Do Outlet Malls Actually Offer the Best Value? We Asked the Pros
You might want to put those weekend shopping plans on hold.
If popular opinion has any bearing on the question, outlet malls certainly offer the best value to savvy shoppers—sales at outlet malls continue to grow, at least, even with online shopping being as widespread as it is. But what about the time it takes to drive to an outlet? And was it really so great a deal if your new skirt fell apart in the wash? We turned to the pros to figure out, for once and for all, if that outlet mall is really as good a deal as you want it to be.
Lisa Wagner works for The Outlet Resource Group, consulting with new and existing outlet centers. She says most outlet malls offer average discounts of 30 to 40 percent on items across the board. Others offer additional discounts for an overall savings of 70 to 80 percent off of flagship store items.
How can an outlet do that and still make money? Wagner points out that the overhead for a brick-and-mortar shop within an outlet is a lot less than for a stand-alone store or one in a traditional mall setting. Plus, these retailers are producing items for their outlets at prices per product that drop significantly when made in bulk.

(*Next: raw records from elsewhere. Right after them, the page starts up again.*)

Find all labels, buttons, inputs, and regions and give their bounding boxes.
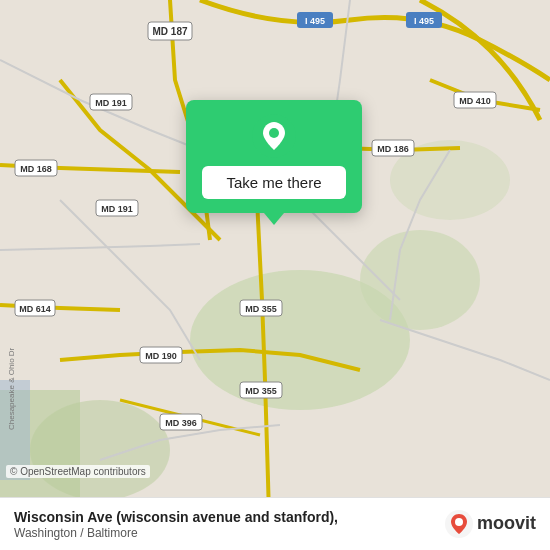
svg-text:MD 186: MD 186 <box>377 144 409 154</box>
svg-text:MD 190: MD 190 <box>145 351 177 361</box>
svg-text:MD 187: MD 187 <box>152 26 187 37</box>
location-subtitle: Washington / Baltimore <box>14 526 445 540</box>
take-me-there-button[interactable]: Take me there <box>202 166 346 199</box>
location-title: Wisconsin Ave (wisconsin avenue and stan… <box>14 508 445 526</box>
map-attribution: © OpenStreetMap contributors <box>6 465 150 478</box>
svg-text:MD 168: MD 168 <box>20 164 52 174</box>
svg-text:MD 614: MD 614 <box>19 304 51 314</box>
map-container: MD 187 I 495 I 495 MD 191 MD 186 MD 168 … <box>0 0 550 550</box>
svg-text:Chesapeake & Ohio Dr: Chesapeake & Ohio Dr <box>7 347 16 430</box>
moovit-text: moovit <box>477 513 536 534</box>
moovit-logo: moovit <box>445 510 536 538</box>
svg-point-35 <box>269 128 279 138</box>
svg-point-4 <box>30 400 170 500</box>
svg-text:I 495: I 495 <box>414 16 434 26</box>
svg-text:MD 355: MD 355 <box>245 304 277 314</box>
location-info: Wisconsin Ave (wisconsin avenue and stan… <box>14 508 445 540</box>
popup-pointer <box>264 213 284 225</box>
popup-card[interactable]: Take me there <box>186 100 362 213</box>
attribution-text: © OpenStreetMap contributors <box>10 466 146 477</box>
location-pin-icon <box>252 114 296 158</box>
moovit-pin-icon <box>445 510 473 538</box>
svg-text:MD 355: MD 355 <box>245 386 277 396</box>
bottom-bar: Wisconsin Ave (wisconsin avenue and stan… <box>0 497 550 550</box>
svg-text:MD 191: MD 191 <box>95 98 127 108</box>
svg-point-2 <box>360 230 480 330</box>
svg-point-37 <box>455 518 463 526</box>
svg-text:I 495: I 495 <box>305 16 325 26</box>
svg-text:MD 410: MD 410 <box>459 96 491 106</box>
svg-text:MD 396: MD 396 <box>165 418 197 428</box>
svg-text:MD 191: MD 191 <box>101 204 133 214</box>
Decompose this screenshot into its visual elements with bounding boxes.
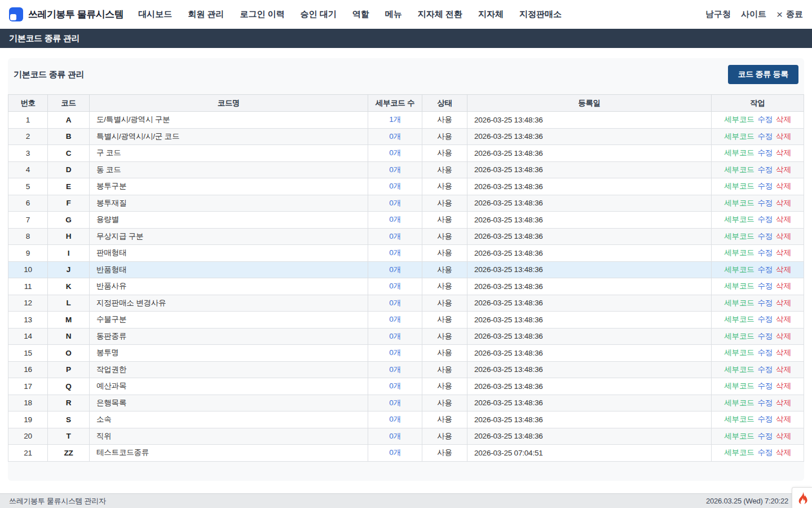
detail-code-link[interactable]: 세부코드 <box>724 248 754 257</box>
detail-count-link[interactable]: 0개 <box>389 382 401 390</box>
detail-code-link[interactable]: 세부코드 <box>724 232 754 240</box>
delete-link[interactable]: 삭제 <box>776 282 791 290</box>
detail-count-link[interactable]: 0개 <box>389 232 401 240</box>
delete-link[interactable]: 삭제 <box>776 415 791 423</box>
delete-link[interactable]: 삭제 <box>776 448 791 457</box>
detail-count-link[interactable]: 0개 <box>389 299 401 307</box>
detail-code-link[interactable]: 세부코드 <box>724 415 754 423</box>
edit-link[interactable]: 수정 <box>757 265 773 274</box>
edit-link[interactable]: 수정 <box>757 115 773 124</box>
delete-link[interactable]: 삭제 <box>776 165 791 174</box>
delete-link[interactable]: 삭제 <box>776 148 791 157</box>
detail-count-link[interactable]: 0개 <box>389 398 401 407</box>
detail-count-link[interactable]: 0개 <box>389 432 401 440</box>
edit-link[interactable]: 수정 <box>757 248 773 257</box>
delete-link[interactable]: 삭제 <box>776 182 791 190</box>
nav-item-gov-switch[interactable]: 지자체 전환 <box>418 9 462 20</box>
detail-count-link[interactable]: 0개 <box>389 248 401 257</box>
delete-link[interactable]: 삭제 <box>776 232 791 240</box>
detail-code-link[interactable]: 세부코드 <box>724 315 754 323</box>
detail-count-link[interactable]: 0개 <box>389 148 401 157</box>
detail-count-link[interactable]: 0개 <box>389 332 401 340</box>
delete-link[interactable]: 삭제 <box>776 299 791 307</box>
delete-link[interactable]: 삭제 <box>776 365 791 374</box>
brand[interactable]: 쓰레기봉투 물류시스템 <box>9 7 123 21</box>
nav-item-stores[interactable]: 지정판매소 <box>519 9 562 20</box>
edit-link[interactable]: 수정 <box>757 365 773 374</box>
detail-count-link[interactable]: 0개 <box>389 448 401 457</box>
edit-link[interactable]: 수정 <box>757 398 773 407</box>
detail-count-link[interactable]: 0개 <box>389 315 401 323</box>
detail-count-link[interactable]: 0개 <box>389 215 401 224</box>
edit-link[interactable]: 수정 <box>757 148 773 157</box>
delete-link[interactable]: 삭제 <box>776 398 791 407</box>
detail-count-link[interactable]: 0개 <box>389 199 401 207</box>
edit-link[interactable]: 수정 <box>757 182 773 190</box>
logout-button[interactable]: × 종료 <box>776 9 803 20</box>
detail-code-link[interactable]: 세부코드 <box>724 148 754 157</box>
edit-link[interactable]: 수정 <box>757 132 773 141</box>
detail-code-link[interactable]: 세부코드 <box>724 215 754 224</box>
detail-code-link[interactable]: 세부코드 <box>724 299 754 307</box>
register-code-type-button[interactable]: 코드 종류 등록 <box>728 65 798 84</box>
detail-count-link[interactable]: 0개 <box>389 282 401 290</box>
detail-code-link[interactable]: 세부코드 <box>724 332 754 340</box>
detail-code-link[interactable]: 세부코드 <box>724 382 754 390</box>
delete-link[interactable]: 삭제 <box>776 432 791 440</box>
edit-link[interactable]: 수정 <box>757 299 773 307</box>
cell-actions: 세부코드수정삭제 <box>712 228 804 245</box>
detail-code-link[interactable]: 세부코드 <box>724 448 754 457</box>
detail-count-link[interactable]: 0개 <box>389 415 401 423</box>
delete-link[interactable]: 삭제 <box>776 115 791 124</box>
edit-link[interactable]: 수정 <box>757 415 773 423</box>
delete-link[interactable]: 삭제 <box>776 348 791 357</box>
edit-link[interactable]: 수정 <box>757 282 773 290</box>
detail-count-link[interactable]: 0개 <box>389 348 401 357</box>
nav-item-login-history[interactable]: 로그인 이력 <box>240 9 284 20</box>
delete-link[interactable]: 삭제 <box>776 315 791 323</box>
edit-link[interactable]: 수정 <box>757 432 773 440</box>
edit-link[interactable]: 수정 <box>757 382 773 390</box>
detail-count-link[interactable]: 0개 <box>389 182 401 190</box>
nav-item-menus[interactable]: 메뉴 <box>385 9 402 20</box>
detail-code-link[interactable]: 세부코드 <box>724 265 754 274</box>
detail-code-link[interactable]: 세부코드 <box>724 182 754 190</box>
detail-code-link[interactable]: 세부코드 <box>724 432 754 440</box>
detail-code-link[interactable]: 세부코드 <box>724 282 754 290</box>
delete-link[interactable]: 삭제 <box>776 332 791 340</box>
detail-code-link[interactable]: 세부코드 <box>724 165 754 174</box>
delete-link[interactable]: 삭제 <box>776 132 791 141</box>
edit-link[interactable]: 수정 <box>757 448 773 457</box>
edit-link[interactable]: 수정 <box>757 232 773 240</box>
cell-detail-count: 0개 <box>368 178 422 195</box>
delete-link[interactable]: 삭제 <box>776 215 791 224</box>
edit-link[interactable]: 수정 <box>757 348 773 357</box>
detail-code-link[interactable]: 세부코드 <box>724 115 754 124</box>
site-link[interactable]: 사이트 <box>741 9 766 20</box>
debug-toolbar-button[interactable] <box>792 487 812 508</box>
edit-link[interactable]: 수정 <box>757 315 773 323</box>
delete-link[interactable]: 삭제 <box>776 382 791 390</box>
detail-code-link[interactable]: 세부코드 <box>724 132 754 141</box>
detail-count-link[interactable]: 0개 <box>389 365 401 374</box>
nav-item-members[interactable]: 회원 관리 <box>188 9 224 20</box>
detail-code-link[interactable]: 세부코드 <box>724 365 754 374</box>
detail-count-link[interactable]: 0개 <box>389 132 401 141</box>
delete-link[interactable]: 삭제 <box>776 248 791 257</box>
detail-count-link[interactable]: 1개 <box>389 115 401 124</box>
detail-count-link[interactable]: 0개 <box>389 265 401 274</box>
detail-count-link[interactable]: 0개 <box>389 165 401 174</box>
edit-link[interactable]: 수정 <box>757 332 773 340</box>
detail-code-link[interactable]: 세부코드 <box>724 199 754 207</box>
nav-item-approval[interactable]: 승인 대기 <box>301 9 337 20</box>
edit-link[interactable]: 수정 <box>757 165 773 174</box>
edit-link[interactable]: 수정 <box>757 215 773 224</box>
delete-link[interactable]: 삭제 <box>776 199 791 207</box>
delete-link[interactable]: 삭제 <box>776 265 791 274</box>
edit-link[interactable]: 수정 <box>757 199 773 207</box>
nav-item-dashboard[interactable]: 대시보드 <box>138 9 172 20</box>
nav-item-roles[interactable]: 역할 <box>352 9 369 20</box>
detail-code-link[interactable]: 세부코드 <box>724 348 754 357</box>
nav-item-gov[interactable]: 지자체 <box>478 9 504 20</box>
detail-code-link[interactable]: 세부코드 <box>724 398 754 407</box>
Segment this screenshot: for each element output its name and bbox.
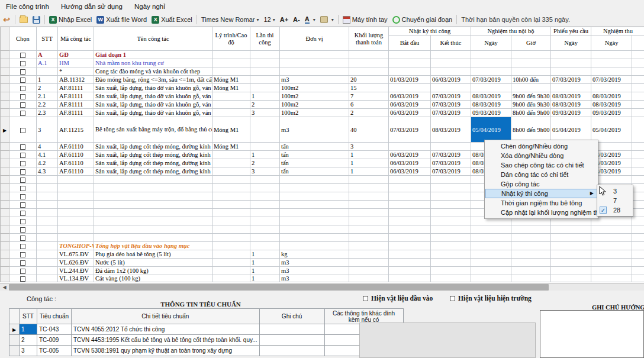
horizontal-scrollbar[interactable]: ◀	[0, 283, 644, 291]
cell-stt[interactable]	[37, 201, 58, 209]
fill-color-button[interactable]: ▾	[318, 14, 336, 25]
open-button[interactable]	[17, 14, 30, 25]
cell-ten-cong-tac[interactable]: Sản xuất, lắp dựng, tháo dỡ ván khuôn gỗ…	[94, 92, 212, 101]
cell-lan-thi-cong[interactable]	[250, 76, 280, 84]
cell-ngay-nghiem-thu[interactable]	[591, 67, 632, 76]
cell-bat-dau[interactable]: 01/03/2019	[389, 76, 431, 84]
bcell-tieu-chuan[interactable]: TC-009	[37, 335, 72, 346]
cell-gio-noi-bo[interactable]	[511, 275, 551, 282]
cell-chon[interactable]	[9, 275, 37, 282]
cell-chon[interactable]	[9, 234, 37, 242]
cell-ten-cong-tac[interactable]: Sản xuất, lắp dựng, tháo dỡ ván khuôn gỗ…	[94, 84, 212, 92]
cell-ly-trinh[interactable]: Móng M1	[212, 84, 250, 92]
cell-gio-noi-bo[interactable]	[511, 250, 551, 259]
font-decrease-button[interactable]: A-	[291, 14, 302, 25]
cell-stt[interactable]	[37, 275, 58, 282]
font-color-button[interactable]: A ▾	[302, 14, 318, 25]
cell-bat-dau[interactable]	[389, 234, 431, 242]
cell-ket-thuc[interactable]	[431, 275, 471, 282]
cell-gio-noi-bo[interactable]	[511, 242, 551, 250]
row-checkbox[interactable]	[20, 202, 25, 208]
bcell-chi-tiet[interactable]: TCVN 5308:1991 quy phạm kỹ thuật an toàn…	[72, 346, 260, 356]
cell-khoi-luong[interactable]	[349, 184, 389, 192]
bcell-tieu-chuan[interactable]: TC-043	[37, 324, 72, 335]
cell-ket-thuc[interactable]	[431, 242, 471, 250]
menu-huong-dan[interactable]: Hướng dẫn sử dụng	[55, 1, 128, 12]
cell-ngay-phieu[interactable]	[551, 225, 591, 234]
row-checkbox[interactable]	[20, 186, 25, 191]
cell-ten-cong-tac[interactable]: Sản xuất, lắp dựng, tháo dỡ ván khuôn gỗ…	[94, 101, 212, 109]
cell-lan-thi-cong[interactable]	[250, 217, 280, 225]
cell-ngay-phieu[interactable]: 08/03/2019	[551, 101, 591, 109]
cell-chon[interactable]	[9, 184, 37, 192]
context-menu-item[interactable]: Thời gian ngiệm thu bê tông	[485, 198, 597, 208]
cell-don-vi[interactable]	[280, 176, 349, 184]
cell-ma-cong-tac[interactable]: VL.626.ĐV	[58, 259, 94, 267]
cell-ten-cong-tac[interactable]: Nhà mầm non khu trung cư	[94, 59, 212, 67]
cell-ket-thuc[interactable]: 08/03/2019	[431, 117, 471, 143]
cell-ma-cong-tac[interactable]	[58, 234, 94, 242]
cell-bat-dau[interactable]	[389, 225, 431, 234]
cell-khoi-luong[interactable]	[349, 176, 389, 184]
cell-stt[interactable]: 2.1	[37, 92, 58, 101]
cell-chon[interactable]	[9, 92, 37, 101]
cell-don-vi[interactable]	[280, 209, 349, 217]
bcol-tieu-chuan[interactable]: Tiêu chuẩn	[37, 309, 72, 324]
cell-ket-thuc[interactable]: 07/03/2019	[431, 151, 471, 159]
cell-don-vi[interactable]	[280, 217, 349, 225]
cell-lan-thi-cong[interactable]	[250, 59, 280, 67]
cell-gio-noi-bo[interactable]: 8h00 đến 9h00	[511, 109, 551, 117]
cell-ket-thuc[interactable]	[431, 250, 471, 259]
cell-ma-cong-tac[interactable]: AF.61110	[58, 151, 94, 159]
cell-stt[interactable]: 2.2	[37, 101, 58, 109]
cell-chon[interactable]	[9, 167, 37, 176]
cell-ngay-phieu[interactable]	[551, 259, 591, 267]
cell-bat-dau[interactable]	[389, 209, 431, 217]
cell-bat-dau[interactable]: 06/03/2019	[389, 151, 431, 159]
row-checkbox[interactable]	[20, 269, 25, 274]
cell-bat-dau[interactable]	[389, 184, 431, 192]
cell-stt[interactable]: 4.1	[37, 151, 58, 159]
context-menu-item[interactable]: Chèn dòng/Nhiều dòng	[485, 141, 597, 151]
cell-lan-thi-cong[interactable]	[250, 51, 280, 59]
cell-bat-dau[interactable]	[389, 275, 431, 282]
cell-lan-thi-cong[interactable]: 1	[250, 151, 280, 159]
cell-stt[interactable]	[37, 176, 58, 184]
cell-ly-trinh[interactable]	[212, 151, 250, 159]
cell-ly-trinh[interactable]	[212, 259, 250, 267]
cell-don-vi[interactable]: 100m2	[280, 109, 349, 117]
cell-khoi-luong[interactable]: 1	[349, 159, 389, 167]
cell-khoi-luong[interactable]	[349, 267, 389, 275]
col-header-ly-trinh[interactable]: Lý trình/Cao độ	[212, 27, 250, 51]
cell-bat-dau[interactable]: 06/03/2019	[389, 109, 431, 117]
cell-stt[interactable]	[37, 250, 58, 259]
cell-lan-thi-cong[interactable]: 1	[250, 275, 280, 282]
cell-bat-dau[interactable]	[389, 201, 431, 209]
cell-don-vi[interactable]: tấn	[280, 167, 349, 176]
cell-chon[interactable]	[9, 242, 37, 250]
cell-don-vi[interactable]	[280, 242, 349, 250]
cell-ten-cong-tac[interactable]: Sản xuất, lắp dựng cốt thép móng, đường …	[94, 151, 212, 159]
cell-bat-dau[interactable]	[389, 143, 431, 151]
col-header-ngay-noi-bo[interactable]: Ngày	[471, 36, 511, 51]
cell-ngay-phieu[interactable]: 07/03/2019	[551, 76, 591, 84]
cell-stt[interactable]	[37, 209, 58, 217]
col-header-ma-cong-tac[interactable]: Mã công tác	[58, 27, 94, 51]
cell-khoi-luong[interactable]	[349, 250, 389, 259]
cell-ket-thuc[interactable]	[431, 192, 471, 201]
cell-lan-thi-cong[interactable]: 3	[250, 109, 280, 117]
cell-chon[interactable]	[9, 84, 37, 92]
cell-lan-thi-cong[interactable]: 1	[250, 92, 280, 101]
cell-don-vi[interactable]: tấn	[280, 151, 349, 159]
context-menu-item[interactable]: Gộp công tác	[485, 179, 597, 189]
cell-don-vi[interactable]: tấn	[280, 159, 349, 167]
cell-ly-trinh[interactable]	[212, 59, 250, 67]
cell-ket-thuc[interactable]	[431, 59, 471, 67]
cell-bat-dau[interactable]	[389, 259, 431, 267]
may-tinh-tay-button[interactable]: Máy tính tay	[340, 14, 390, 25]
row-checkbox[interactable]	[20, 161, 25, 166]
cell-ma-cong-tac[interactable]: AF.61110	[58, 143, 94, 151]
cell-ma-cong-tac[interactable]	[58, 225, 94, 234]
col-header-don-vi[interactable]: Đơn vị	[280, 27, 349, 51]
cell-bat-dau[interactable]	[389, 59, 431, 67]
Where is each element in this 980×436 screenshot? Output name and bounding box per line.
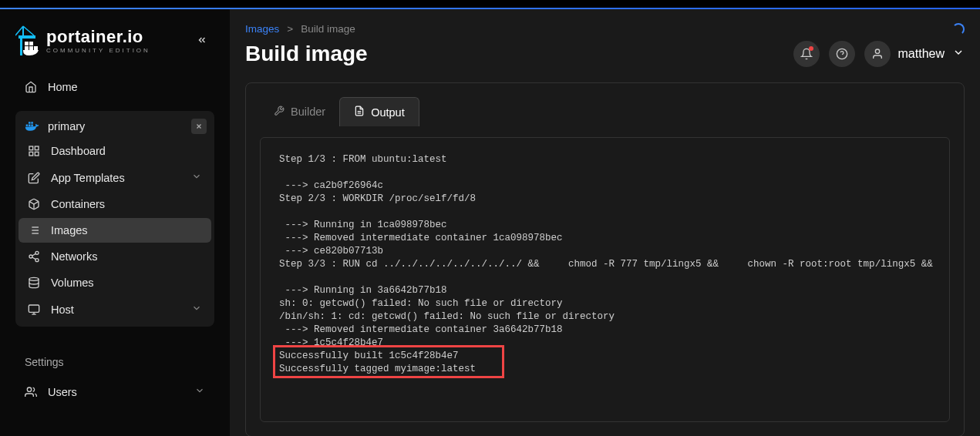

Wagner says to imagine running a factory. You can make 100 blue shirts at one price per item, but you might learn that the price drops if you make more shirts, say 500. You can sell some of those shirts in the flagship store and some at steep discounts within the outlet—but you’ll still make more money overall if they were cheaper to produce in the first place.
The deals might sound great at an outlet, but why not just shop online for sales at the main store?
Wagner says you might be getting a good deal, but you likely aren’t getting the best deal, because you’re searching through the bottom of the barrel rather than shopping at an outlet where clothing of all sizes has been specifically produced for that store. Plus, when you shop online, you lose the experience of a brick-and-mortar store.
“You can’t try it on, you can’t touch it, you can’t feel it,” Wagner says. And it ruins the adventure shoppers feel when they go out with friends and family, looking for bargains. “People aren’t going to gather together around the computer to go shopping,” Wagner says.
Not all discounts are created equal. Sometimes, deals are advertised that sound better than they might actually be. Think about the BOGO deals, which encourage you to spend a little more for multiples of an item.
Blogger Stacey Garska Rodriguez of The Soccer Mom Blog says to pay attention to the details. “Read tags and signs carefully,” she says. “Always look for the price per item.”
When it comes to the BOGO offers, or even three-for-one deals, Garska Rodriguez likes to stock up on basics such as T-shirts or undershirts.
Some shoppers realize that when it comes to outlet malls, you get what you pay for.
Blogger Elif Mamakli of The Box Queen says some brands are known for producing outlet clothing at a lower quality. Luckily, it’s easy to check by reading the tag. A quick Google search for your favorite brand will tell you what to look for on the tag—sometimes it’s a series of dots or a letter in the product number—that tell you the product was produced differently. You can avoid those pieces if you don’t want to worry about them falling part.
Garska Rodriguez says if you’re unsure of quality but love an item, you should still buy it—spending less on a trendy item that will go out of style next year is often still a great deal.
Wagner says that, contrary to popular belief, not all items in outlet malls are hand-me-downs from the main store. In fact, some retailers such as Nike have been known to pilot new product lines in the outlet setting before bringing them into the main store, Wagner says.
In addition, retailers might manufacture a line of polka-dotted blouses and striped pants for their main store, then use the same fabrics for different pieces in the outlet, meaning you can only grab the striped blouse if you hit the outlet as well.
It used to be that outlet malls were located outside of major metropolitan areas, in the suburbs or in major tourist destinations. And usually that meant you had to plan a trip and be prepared to spend some time driving. By the time you take gas prices into consideration, you could have gotten the same shirt for the same price at the nearby mall. Nowadays they’re getting closer, Wagner says.
“They’re on public transport lines, near entertaining and dining. They’re not the remote outlet center they’ve been in the past,” she says. “Those will also be around but there will also be more accessible ones.”
Sales at outlet malls continue to increase year after year, and they’re keeping pace with e-commerce sites when it comes to apparel, accessories and footwear, Wagner says. Part of that is because shoppers love the sense of the treasure hunt they get when shopping. “It’s the only form of shopping that consumers still report as being fun,” Wagner says.
Decades ago, Wagner says the primary shopper demographic at outlets was the adult female head of household. These days, the most frequent shoppers are Millennials.
“The theory is that Millennials grew up shopping at outlets with their mothers,” Wagner says. So now, the habit is engrained and it’s a bonding experience.
But it’s not just daughters. Young men are also hitting up outlets in groups a couple times a year as a way to hang out and get the best price on things like tennis shoes or basketball shorts.
“I had a 23-year-old Uber driver tell me he and his guy friends go spend the day and buy work clothes,” Wagner says. “And I thought, there it is.”